The old caliph city of Baghdad , now the capital of the Hashimite Kingdom of Iraq , became the center of the Hashimites . There the branch of the dynasty expelled from Mecca went into exile. A son of the ex-king Ali, the Emir Abd al-Ilah (murdered in July 1958), subsequently rose to long-time Prince Regent of Iraq (1939-1953). The fact that the Hashimite rule in Iraq was seriously endangered due to its alienation and pro-British attitude was first made clear by the Arab nationalist coup of 1941, which was, however, crushed by the British military . Against the national revolutionary Egypt under Gamal Abdel Nasser , which from 1952 /53 and especially since the Suez crisis of 1956 an anti-Western all-Arab nationalism represented, the Hashemite kingdom of Iraq and Jordan developed the decisive pro-Western counter-power ( Baghdad Pact in 1955, Union both kingdoms 1958) which, however, had long since been undermined domestically.

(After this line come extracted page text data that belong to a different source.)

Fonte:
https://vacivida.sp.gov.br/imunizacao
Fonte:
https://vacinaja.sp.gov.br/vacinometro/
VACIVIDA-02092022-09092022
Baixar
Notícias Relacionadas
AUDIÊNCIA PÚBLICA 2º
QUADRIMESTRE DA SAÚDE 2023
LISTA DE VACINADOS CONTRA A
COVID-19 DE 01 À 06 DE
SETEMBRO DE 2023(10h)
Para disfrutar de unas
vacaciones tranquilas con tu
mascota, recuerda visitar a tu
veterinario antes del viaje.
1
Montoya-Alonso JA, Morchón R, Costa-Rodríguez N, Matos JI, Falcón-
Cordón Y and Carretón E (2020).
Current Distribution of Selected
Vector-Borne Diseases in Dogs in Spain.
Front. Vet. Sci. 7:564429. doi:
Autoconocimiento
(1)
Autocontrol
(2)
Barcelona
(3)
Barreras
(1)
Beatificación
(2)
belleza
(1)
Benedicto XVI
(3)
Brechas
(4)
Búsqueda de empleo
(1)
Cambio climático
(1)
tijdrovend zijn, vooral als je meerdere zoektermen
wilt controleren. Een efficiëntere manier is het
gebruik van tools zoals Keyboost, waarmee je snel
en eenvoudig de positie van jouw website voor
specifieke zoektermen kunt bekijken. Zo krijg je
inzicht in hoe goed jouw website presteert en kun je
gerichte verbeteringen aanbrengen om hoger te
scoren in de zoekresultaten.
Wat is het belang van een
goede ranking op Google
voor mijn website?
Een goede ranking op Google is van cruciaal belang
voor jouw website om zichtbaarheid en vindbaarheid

The bloody military coup in Baghdad in July 1958 overthrew Hashimite rule in Iraq, exterminated the majority of the Hashimites living there (including King Faisal II and his uncle Abd ul-Ilah ) and thus reduced the dynasty to the less important neighboring state of Jordan.

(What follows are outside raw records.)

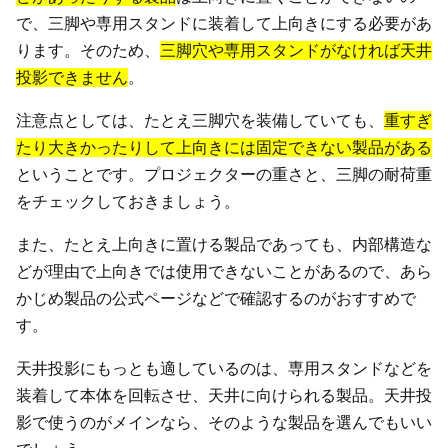
で、三脚や専用スタンドに装着して上向きにする必要があ
ります。そのため、
三脚穴や専用スタンドがなければ天井
投影できません
。
注意点としては、たとえ三脚穴を装備していても、
重すぎ
たり大きかったりして上向きには固定できない製品がある
ということです。プロジェクターの重さと、三脚の耐荷重
をチェックしておきましょう。
また、たとえ上向きに置ける製品であっても、内部構造な
どが理由で上向きでは使用できないことがあるので、あら
かじめ製品の公式ページなどで確認するのがおすすめで
す。
天井投影にもっとも適しているのは、専用スタンドなどを
装着して本体を回転させ、天井に向けられる製品。天井投
影で使うのがメインなら、そのような製品を選んでもいい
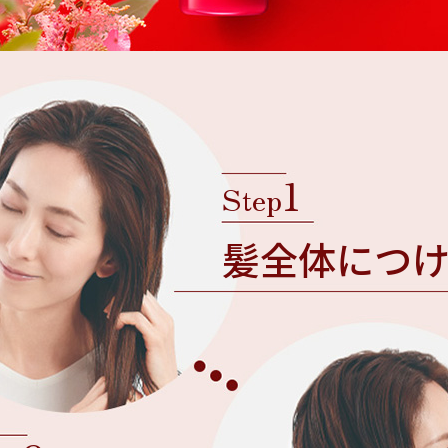
1
Step
髪全体につ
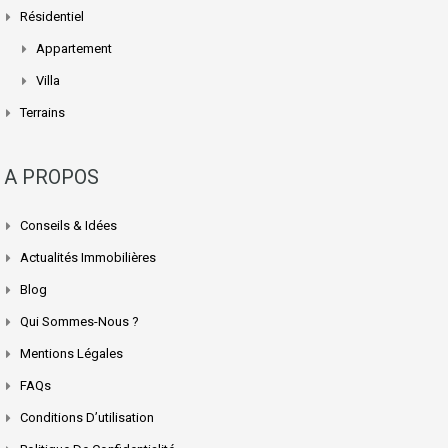
Résidentiel
Appartement
Villa
Terrains
A PROPOS
Conseils & Idées
Actualités Immobilières
Blog
Qui Sommes-Nous ?
Mentions Légales
FAQs
Conditions D’utilisation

In Jordan, too, Hashimite rule was long threatened by Arab nationalist currents. Added to this was the explosive power of the Israel - Palestine conflict. The first Jordanian Hashemite King Abdullah had in 1948 at the lost war involved against Israel, but then agreed with Israel to a partition of Palestine, from the previous " Transjordan a" Total Jordan "" 1949 made and the royal dominion over the holy places Jerusalem registered; in July 1951 King Abdallah was assassinated because of this policy, which Arab nationalists perceived as treasonous. The then annexed West Bank and Jerusalem were lost to Israel in 1967 due to the defeat in the Six Day War (June 1967).

Since 1952

Abdallah's grandson, King Hussein of Jordan (1952–1999), also had to survive numerous assassinations aimed at overthrowing the Hashimites in Jordan. Hussein survived this as well as the attempt of the Palestine Liberation Front (PLO) under Yasser Arafat to gradually take over the state of Jordan with its Palestinian majority from within by forcibly driving the PLO out of the country in the 1970/71 Jordanian civil war .

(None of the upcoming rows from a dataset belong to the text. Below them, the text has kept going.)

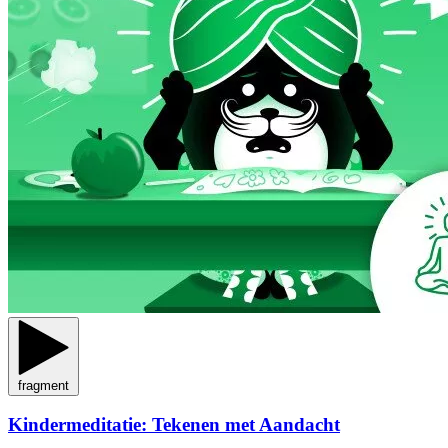
fragment
Kindermeditatie: Tekenen met Aandacht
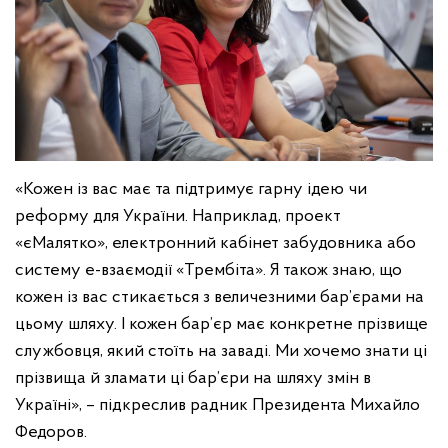
«Кожен із вас має та підтримує гарну ідею чи
реформу для України. Наприклад, проект
«єМалятко», електронний кабінет забудовника або
систему е-взаємодії «Трембіта». Я також знаю, що
кожен із вас стикається з величезними бар’єрами на
цьому шляху. І кожен бар’єр має конкретне прізвище
службовця, який стоїть на заваді. Ми хочемо знати ці
прізвища й зламати ці бар’єри на шляху змін в
Україні», – підкреслив радник Президента Михайло
Федоров.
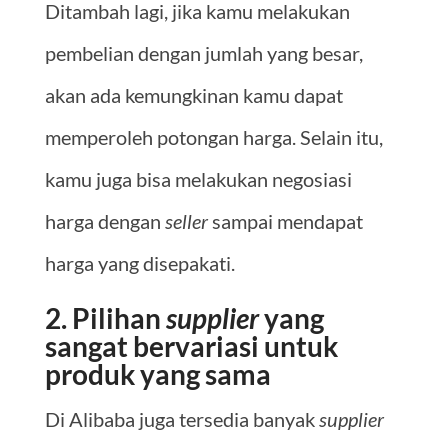
Ditambah lagi, jika kamu melakukan
pembelian dengan jumlah yang besar,
akan ada kemungkinan kamu dapat
memperoleh potongan harga. Selain itu,
kamu juga bisa melakukan negosiasi
harga dengan
seller
sampai mendapat
harga yang disepakati.
2. Pilihan
supplier
yang
sangat bervariasi untuk
produk yang sama
Di Alibaba juga tersedia banyak
supplier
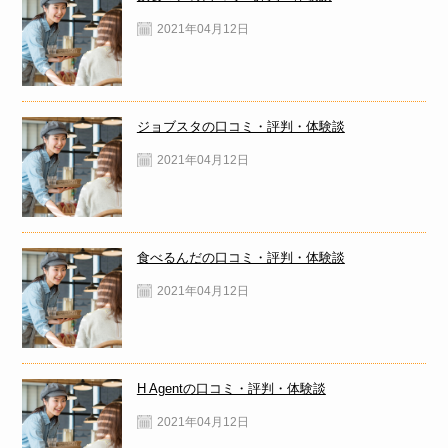
2021年04月12日
ジョブスタの口コミ・評判・体験談
2021年04月12日
食べるんだの口コミ・評判・体験談
2021年04月12日
H Agentの口コミ・評判・体験談
2021年04月12日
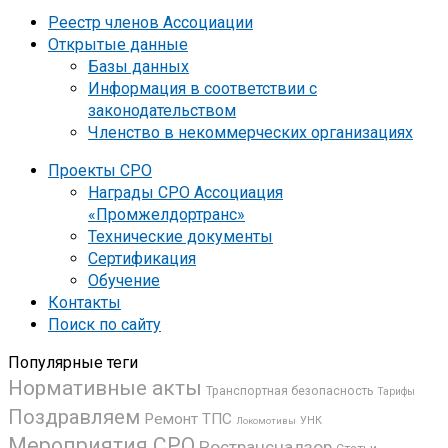
Реестр членов Ассоциации
Открытые данные
Базы данных
Информация в соответствии с
законодательством
Членство в некоммерческих организациях
Проекты СРО
Награды СРО Ассоциация
«Промжелдортранс»
Технические документы
Сертификация
Обучение
Контакты
Поиск по сайту
Популярные теги
Нормативные акты
Транспортная безопасность
Тарифы
Поздравляем
Ремонт ТПС
УНК
Локомотивы
Мероприятия СРО
Ространснадзор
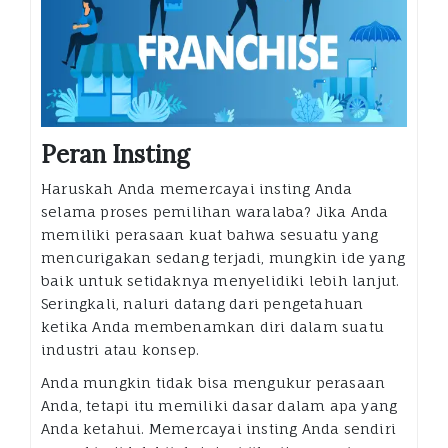
Peran Insting
Haruskah Anda memercayai insting Anda
selama proses pemilihan waralaba? Jika Anda
memiliki perasaan kuat bahwa sesuatu yang
mencurigakan sedang terjadi, mungkin ide yang
baik untuk setidaknya menyelidiki lebih lanjut.
Seringkali, naluri datang dari pengetahuan
ketika Anda membenamkan diri dalam suatu
industri atau konsep.
Anda mungkin tidak bisa mengukur perasaan
Anda, tetapi itu memiliki dasar dalam apa yang
Anda ketahui. Memercayai insting Anda sendiri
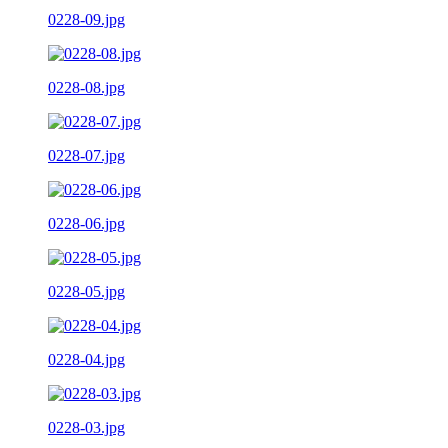
0228-09.jpg
0228-08.jpg
0228-07.jpg
0228-06.jpg
0228-05.jpg
0228-04.jpg
0228-03.jpg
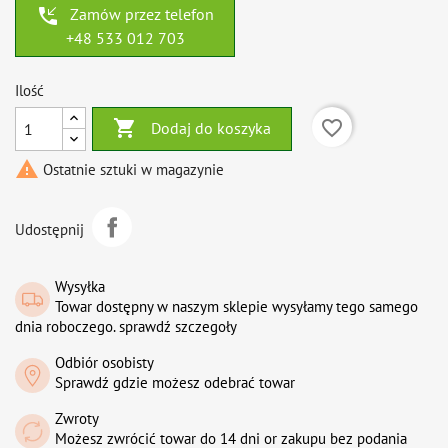
phone_callback
Zamów przez telefon
+48 533 012 703
Ilość

favorite_border
Dodaj do koszyka

Ostatnie sztuki w magazynie
Udostępnij
Wysyłka
Towar dostępny w naszym sklepie wysyłamy tego samego
dnia roboczego. sprawdź szczegoły
Odbiór osobisty
Sprawdź gdzie możesz odebrać towar
Zwroty
Możesz zwrócić towar do 14 dni or zakupu bez podania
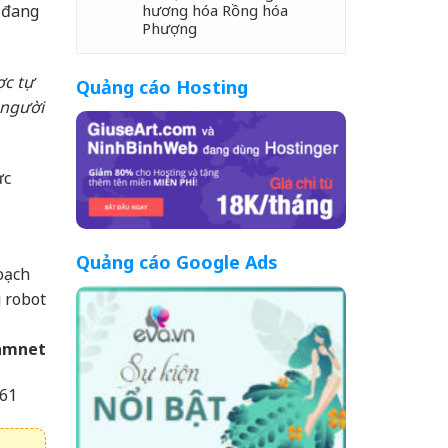
hương hóa Rồng hóa
 đang
Phượng
ợc tự
Quảng cáo Hosting
 người
ực
Quảng cáo Google Ads
oạch
 robot
amnet
61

In this way, but also through a diplomatic rocking policy, which was mainly based on the USA and thus continued the old pro-Western hashimite tradition, the Jordanian branch of the dynasty survived to this day. Hussein's son, King Abdullah II of Jordan, who has been ruling since 1999, is said to go back to Hāschim ibn ʿAbd Manāf in an unbroken male line , but his mother is English .

See also

supporting documents

  1. Cf. Yaḥyā ibn Muḥammad Ibn Hubayra: al-Ifṣāḥ ʿan maʿānī ṣ-ṣiḥāḥ. Ed. Abū-ʿAbdallāh Muḥammad Ḥasan Muḥammad Ḥasan Ismāʿīl aš-Šāfiʿī. 2 vols. Beirut: Dār al-Kutub al-ʿilmiyya 1417/1996. Vol. I, p. 192.
  2. Cf. Ibn Hubayra: al-Ifṣāḥ I 192.